El libro tiene innumerables sugestiones para el estudioso y para el militante en los problemas de nuestro tiempo. Naturalmente su actitud y su respuesta a las grandes preguntas está severamente hilvanada en un esquema ideológico al cual el autor es siempre fiel, y por lo tanto es posible que el lector disienta, en algunos detalles o en su interpretación total. Así por ejemplo —en los primeros— en la consideración histórica del siglo XIX y en particular de las corrientes que integran la “conciencia revolucionaria” se hacen omisiones lamentables, y hasta en contra de expresas palabras del Prof. Romero, se parcializa la visión del panorama revolucionario. Al tratar las dictaduras interbélicas (1918-1945) aunque se parte de la base de que éstas son “las defensoras de la conciencia burguesa” (p. 179), se opina que “el nazifascismo cumplió una innegable misión histórica: romper en los países occidentales el tabú que la conciencia burguesa había creado respecto a las aspiraciones de las masas en ascenso desde la Revolución Industrial” (p. 156), en especial “acostumbrando la conciencia burguesa a las consignas propias de la revolución de masas” (p. 162).
Tal vez una posición de reciente militancia nos impida ver el problema en su debida perspectiva histórica, pues es difícil acostumbrarse a la idea de factores positivos en la entronización de las dictaduras.
Finalmente parécese subestimar el poderío actual del gran capitalismo y las formas imperialistas que se consideran periclitadas y anuladas en su agresividad, cuando resulta innegable la intervención de esos sectores en la creación de las grandes guerras mundiales y el surgimiento de nuevas formas de explotación económica de que se favorecen.

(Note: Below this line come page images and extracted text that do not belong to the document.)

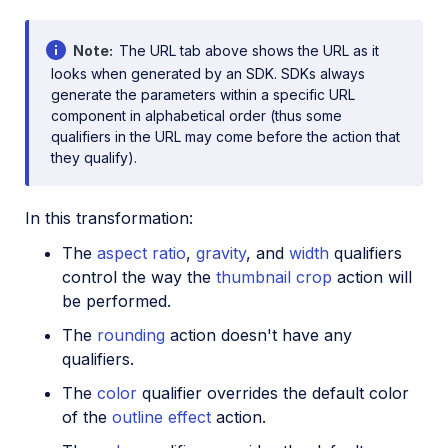
Note
The URL tab above shows the URL as it
looks when generated by an SDK. SDKs always
generate the parameters within a specific URL
component in alphabetical order (thus some
qualifiers in the URL may come before the action that
they qualify).
In this transformation:
The
aspect ratio
,
gravity
, and
width
qualifiers
control the way the
thumbnail crop
action will
be performed.
The
rounding
action doesn't have any
qualifiers.
The
color
qualifier overrides the default color
of the
outline effect
action.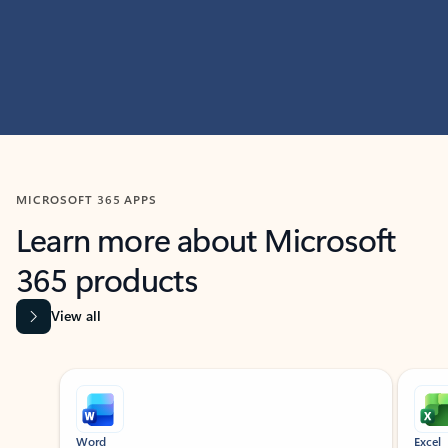
MICROSOFT 365 APPS
Learn more about Microsoft
365 products
View all
Showing slide 1 of 9
Word
Excel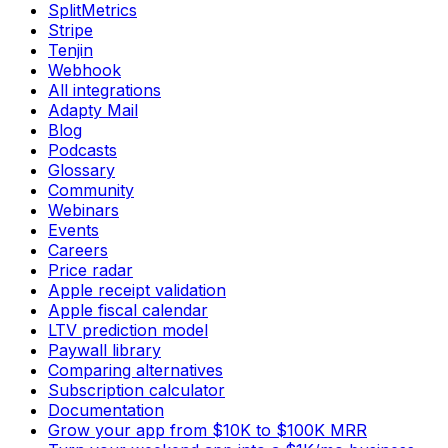
SplitMetrics
Stripe
Tenjin
Webhook
All integrations
Adapty Mail
Blog
Podcasts
Glossary
Community
Webinars
Events
Careers
Price radar
Apple receipt validation
Apple fiscal calendar
LTV prediction model
Paywall library
Comparing alternatives
Subscription calculator
Documentation
Grow your app from $10K to $100K MRR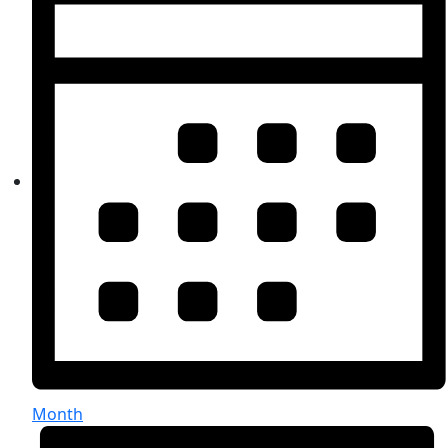
Month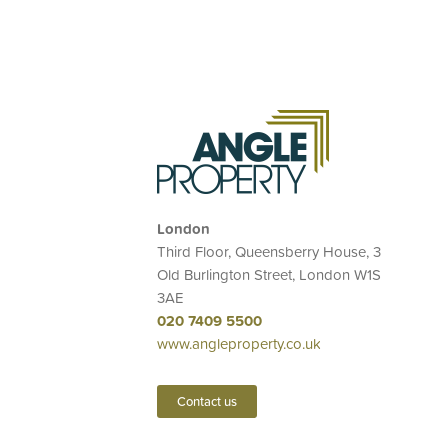
London
Third Floor, Queensberry House, 3
Old Burlington Street, London W1S
3AE
020 7409 5500
www.angleproperty.co.uk
Contact us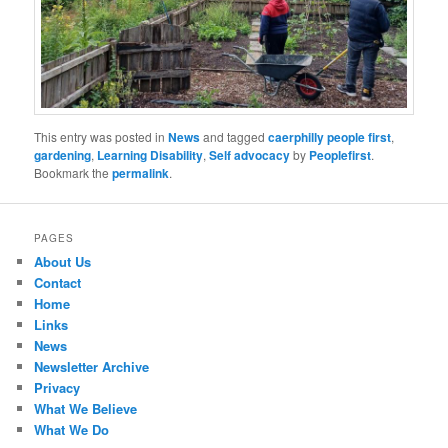
This entry was posted in
News
and tagged
caerphilly people first
,
gardening
,
Learning Disability
,
Self advocacy
by
Peoplefirst
.
Bookmark the
permalink
.
PAGES
About Us
Contact
Home
Links
News
Newsletter Archive
Privacy
What We Believe
What We Do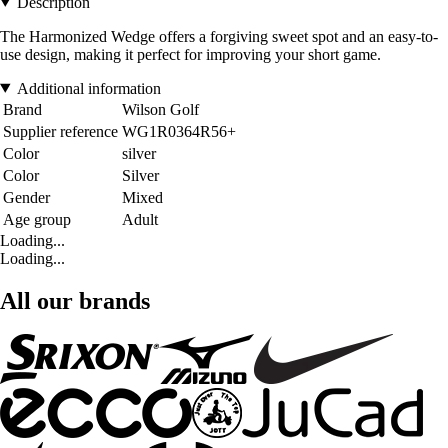
Description
The Harmonized Wedge offers a forgiving sweet spot and an easy-to-
use design, making it perfect for improving your short game.
Additional information
Brand
Wilson Golf
Supplier reference
WG1R0364R56+
Color
silver
Color
Silver
Gender
Mixed
Age group
Adult
Loading...
Loading...
All our brands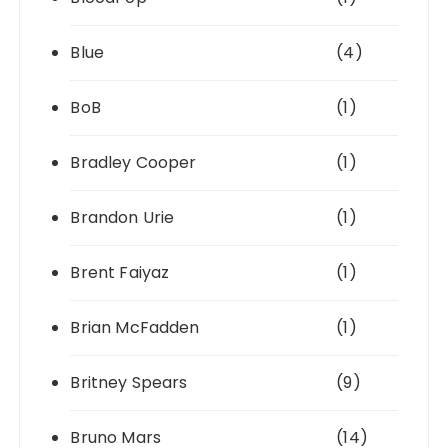
Blue
(4)
BoB
(1)
Bradley Cooper
(1)
Brandon Urie
(1)
Brent Faiyaz
(1)
Brian McFadden
(1)
Britney Spears
(9)
Bruno Mars
(14)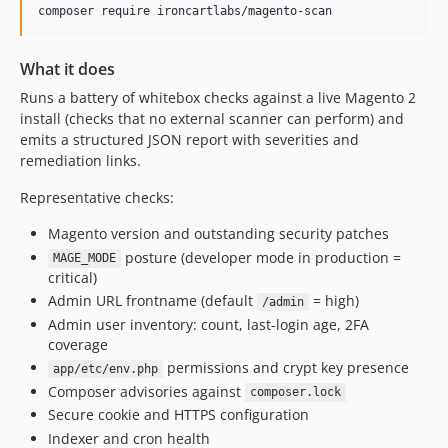
composer require ironcartlabs/magento-scan
What it does
Runs a battery of whitebox checks against a live Magento 2
install (checks that no external scanner can perform) and
emits a structured JSON report with severities and
remediation links.
Representative checks:
Magento version and outstanding security patches
posture (developer mode in production =
MAGE_MODE
critical)
Admin URL frontname (default
= high)
/admin
Admin user inventory: count, last-login age, 2FA
coverage
permissions and crypt key presence
app/etc/env.php
Composer advisories against
composer.lock
Secure cookie and HTTPS configuration
Indexer and cron health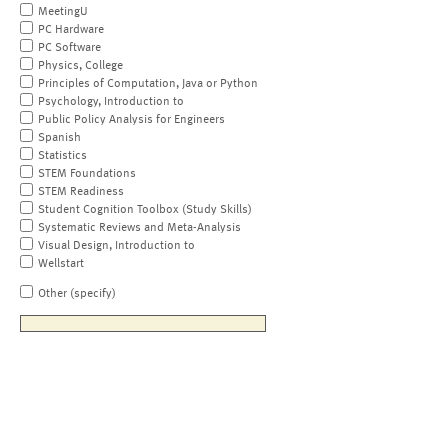
MeetingU
PC Hardware
PC Software
Physics, College
Principles of Computation, Java or Python
Psychology, Introduction to
Public Policy Analysis for Engineers
Spanish
Statistics
STEM Foundations
STEM Readiness
Student Cognition Toolbox (Study Skills)
Systematic Reviews and Meta-Analysis
Visual Design, Introduction to
Wellstart
Other (specify)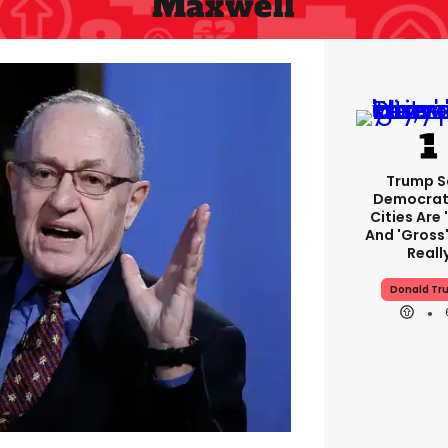
Maxwell
Trump S
Democrat
Cities Are 
And 'gross'
Reall
Donald Tr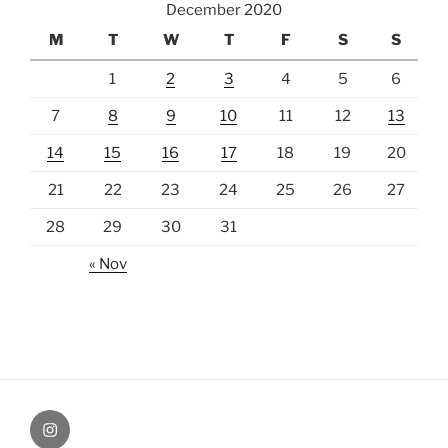
December 2020
M
T
W
T
F
S
S
1
2
3
4
5
6
7
8
9
10
11
12
13
14
15
16
17
18
19
20
21
22
23
24
25
26
27
28
29
30
31
« Nov
Instagram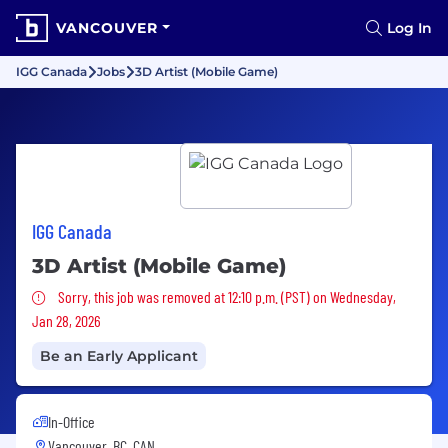
VANCOUVER
Log In
IGG Canada
Jobs
3D Artist (Mobile Game)
IGG Canada
3D Artist (Mobile Game)
Sorry, this job was removed
Sorry, this job was removed at 12:10 p.m. (PST) on Wednesday,
Jan 28, 2026
Be an Early Applicant
In-Office
Vancouver, BC, CAN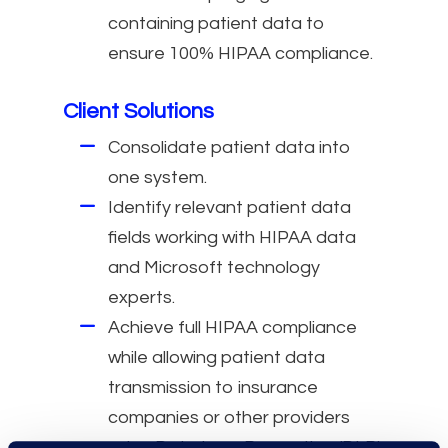
containing patient data to
ensure 100% HIPAA compliance.
Client Solutions
Consolidate patient data into
one system.
Identify relevant patient data
fields working with HIPAA data
and Microsoft technology
experts.
Achieve full HIPAA compliance
while allowing patient data
transmission to insurance
companies or other providers
using Data Loss Prevention (DLP)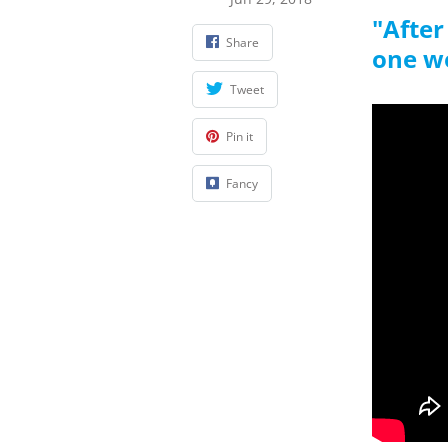
"After
Share
one w
Tweet
Pin it
Fancy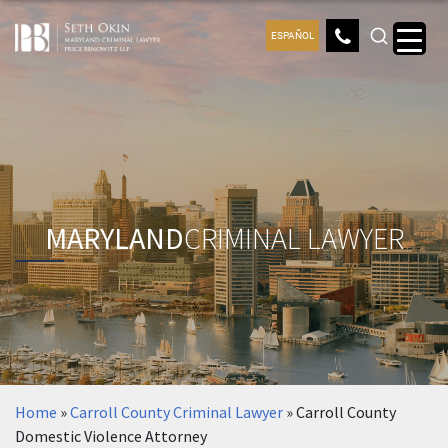
ESPAÑOL
MARYLAND
CRIMINAL LAWYER
Home
»
Carroll County Criminal Lawyer
»
Carroll County
Domestic Violence Attorney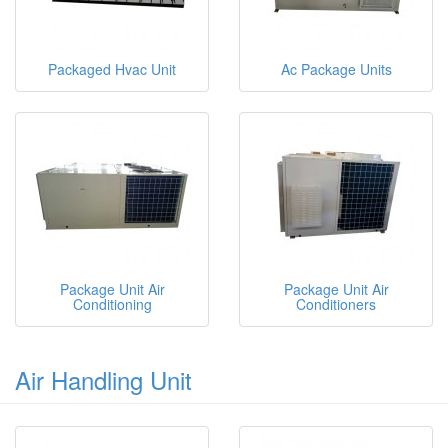
Packaged Hvac Unit
Ac Package Units
Package Unit Air
Package Unit Air
Conditioning
Conditioners
Air Handling Unit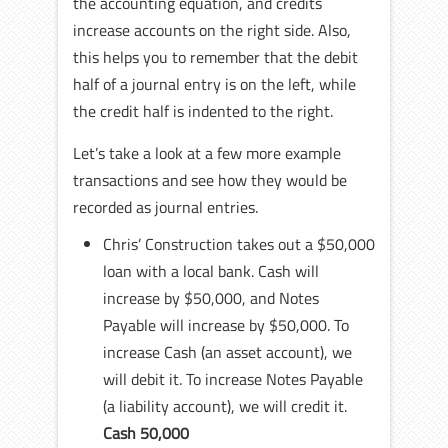
the accounting equation, and credits
increase accounts on the right side. Also,
this helps you to remember that the debit
half of a journal entry is on the left, while
the credit half is indented to the right.
Let’s take a look at a few more example
transactions and see how they would be
recorded as journal entries.
Chris’ Construction takes out a $50,000
loan with a local bank. Cash will
increase by $50,000, and Notes
Payable will increase by $50,000. To
increase Cash (an asset account), we
will debit it. To increase Notes Payable
(a liability account), we will credit it.
Cash 50,000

Asimismo esta consideración repercute en las conclusiones finales, ya de clara actualidad, pues se refieren al futuro inmediato del planeta.
Resultaría a todas luces utilísima la discusión de este libro en los ambientes dominados por la misma intención del autor, (“asegurar la dignificación eminente de la vida humana, la necesidad de la libertad del individuo y la obligación de defender su dignidad”), así como la divulgación de esta concepción que al tiempo de estar encuadrada en las más exigentes normas de la técnica histórica vive y propaga un sentido optimista del presente y una visión progresista del pasado histórico.
En ese plano la acción de los historiadores —sin llegar al tono profético y hasta apocalíptico de los filósofos de la historia— sería fecunda en librar de la angustia a los contemporáneos, devolverles la confianza en el mañana y en sí mismos.